Alan opened it readily enough. It wasn't even locked -that would only have risked someone breaking into it while it was behind the scenes. He should have felt smug, because he knew that the Customs man would find nothing, except that he could almost hear a warning deep in his mind. The young man was turning over shirts and underwear like an overseer in a laundry, searching primly for stains. Suddenly he poked a rectangular bulge under the towels. 'What's this?' he said.

It was the package that Marlowe had given him. How could he have forgotten? He must still be half asleep. 'It's a parcel for these people,' he said, pointing to the address. 'They need it urgently, and so I said I'd bring it over.'

'That's against regulations.' The Customs man's face was blanker than ever. 'Please open it,' he said.

As Alan fumbled with the wrapping, almost breaking one of his nails, sweat stung his palms, as if the package were covered with cinders. Christ, why hadn't he refused to hide it in his luggage, to bring it at all? He hardly even knew Marlowe…

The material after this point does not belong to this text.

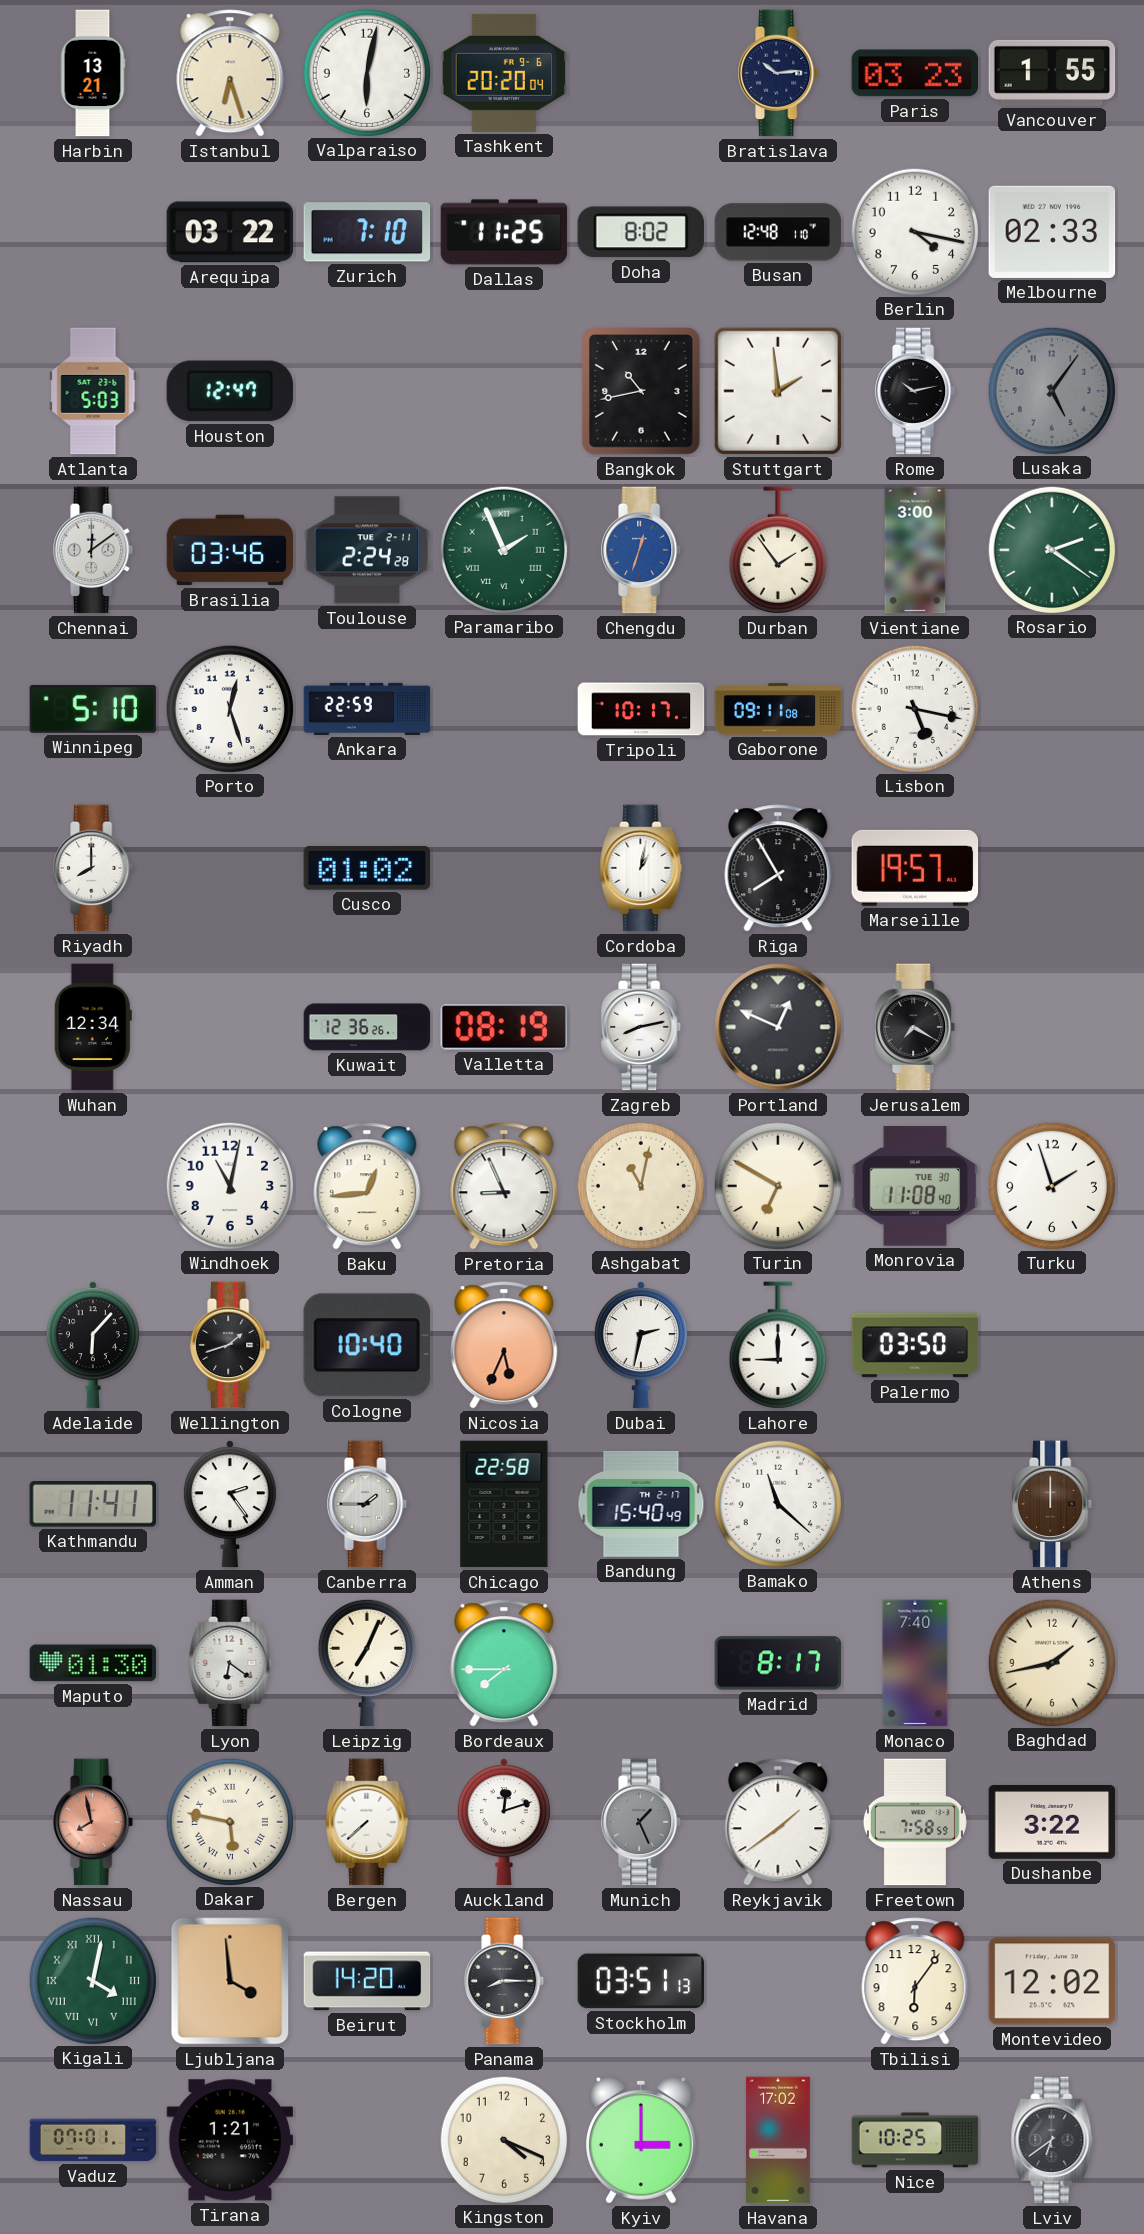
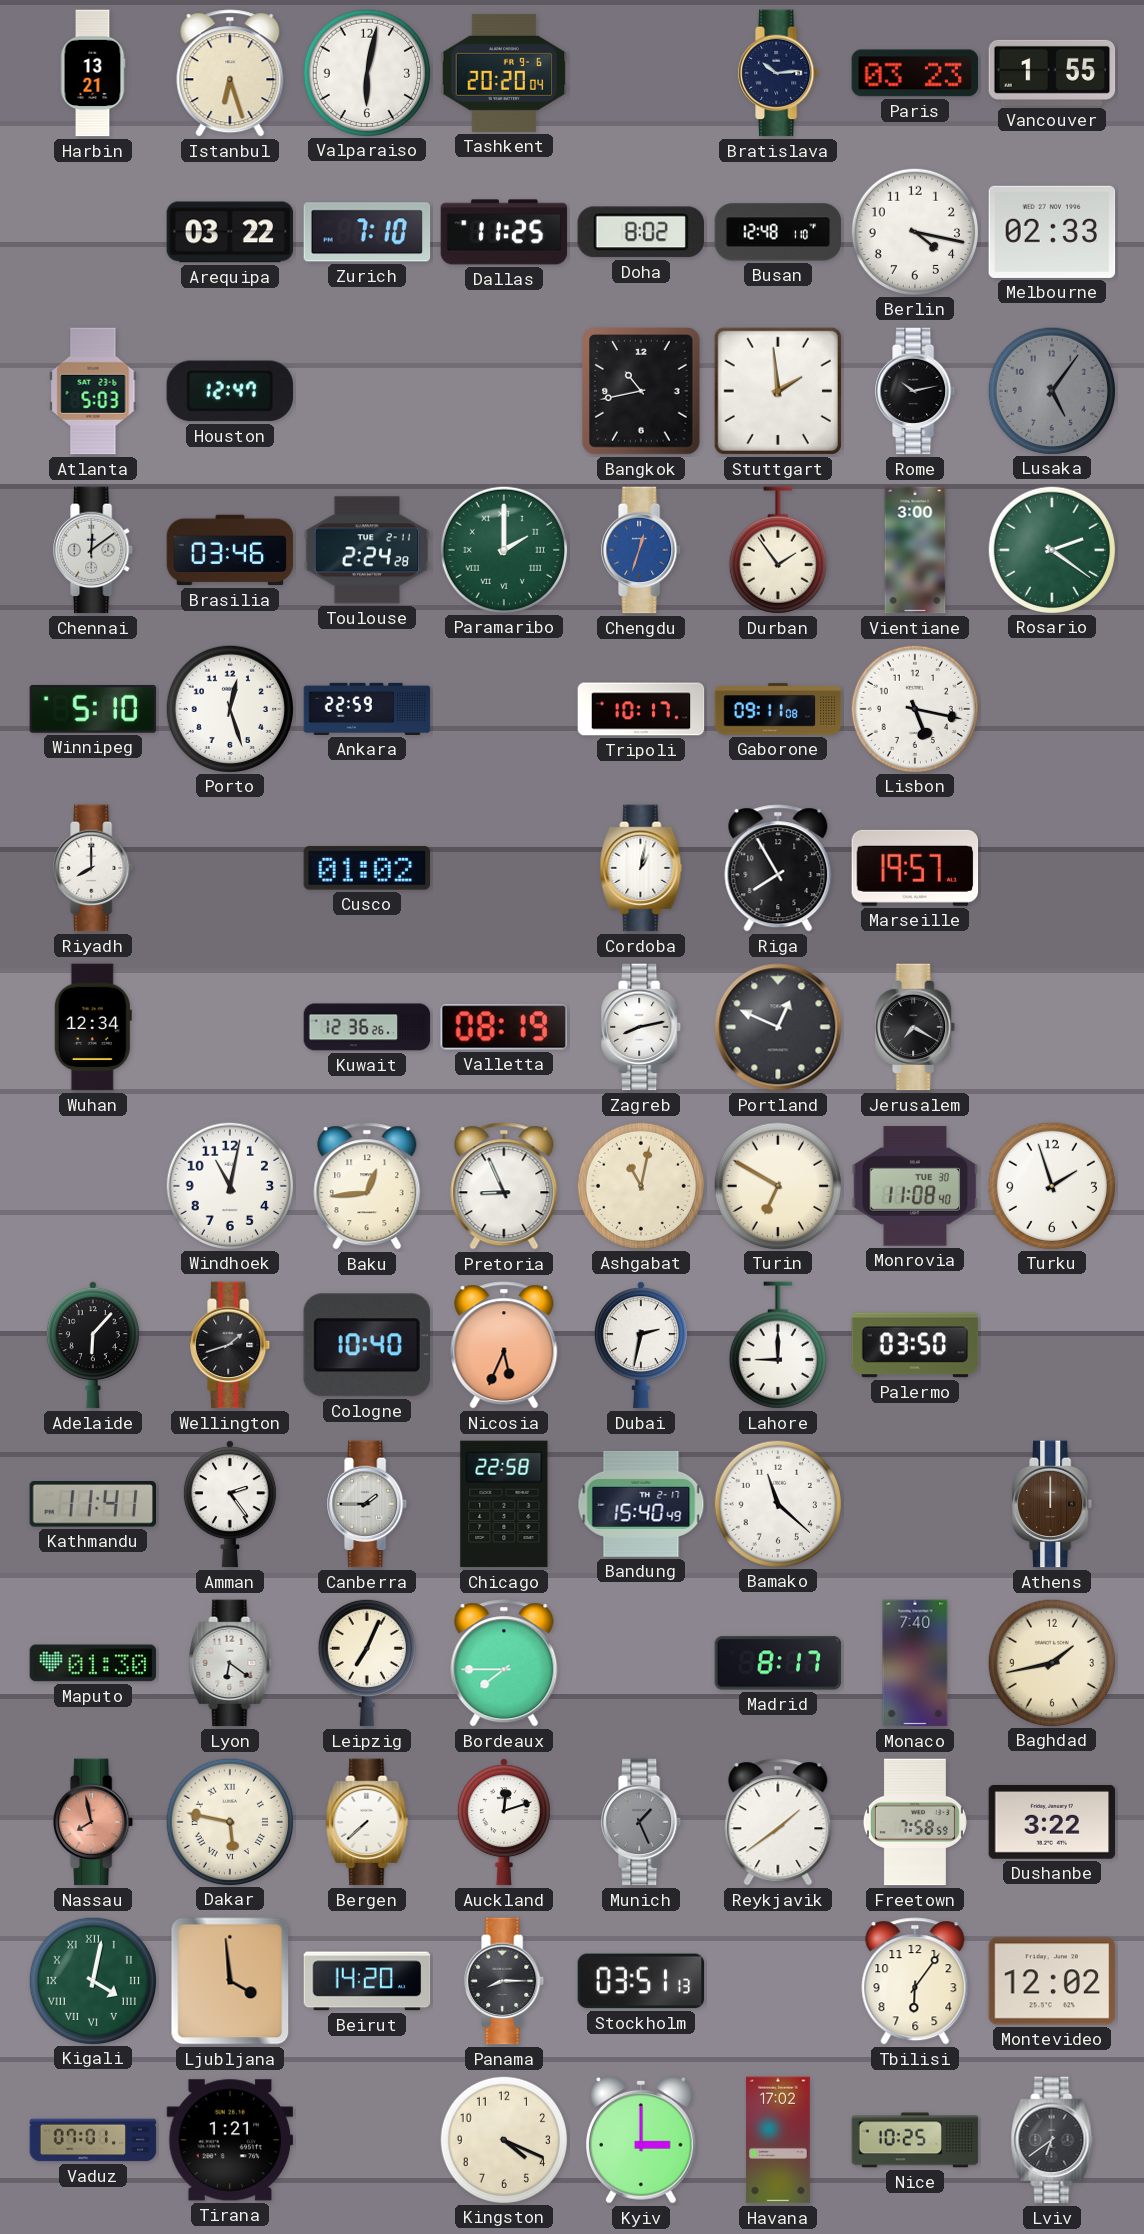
Paramaribo: 1:56 -> 2:00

At last the heavy tape came away, tearing the wrapper. Inside was a cardboard box which proved, when he parted the halves of the lid, to be stuffed with cotton wool. The packing squeaked beneath his nails as he began to push it apart – but the Customs officer took the box from him and lifted out the top layer of packing. He stared into the box, then he lowered it slowly so that Alan could see within. 'I think you've got some explaining to do,' he said.

Three

Liz and Anna were waiting at Norwich. Liz was at the barrier as the train rolled in. When she saw Alan, picking his way through the Saturday shoppers back from London and the families of holidaymakers searching for luggage trolleys, she waved, and Anna came running over from the station bookstall. 'Look, daddy,' Anna cried, as he fumbled with his ticket and his luggage at the barrier, 'they've got some of your books.'

'Have they? Well, good for them.' He hugged Liz and Anna until he realized he was holding up the queue at the barrier. A man with a briefcase glanced at them as he squeezed by, and Alan could see he thought they were as beautiful as he did himself. Anna looked more and more like her mother: the same red hair and blue eyes, oval face, small pert nose, and long slim limbs. She was tall and lithe for her age – there again she took after Liz – and the pair of them had grown as tanned in Norfolk as Alan had in Nigeria. No wonder the man with the briefcase looked envious.

The car was parked on the station forecourt. They emerged beneath a bright July sky patched with dazzling clouds, into a light shower. The warm rain was refreshing, just what he needed right now. Anna danced along beside him 5 clutching his hand. 'Was Africa lovely? Did you see any native dancers? Did you meet a tiger? I'd love to meet one

…'

'Now, Anna, leave daddy alone for a few minutes. You know he likes to unwind after he's been away.'

'It's all right,' Alan said. 'I don't mind.' He put an arm round each of them as they reached the car, and felt secure.

He hadn't realized how much he needed this – to feel that some things could be trusted not to change.

As they drove out of Norwich toward the coast, the clouds drew back to the edge of the sky, an iris as wide as the horizon. The rain had stopped, leaving the gentle landscape even greener. They passed villages among the sparkling fields, a few streets of houses white as sugar cubes, gone almost as soon as they appeared. Waterways glittered beside the roads, leading cruisers into the network of the Broads. Once Alan glimpsed the towers of Liquid Gases, where he'd researched The Cold Cold War.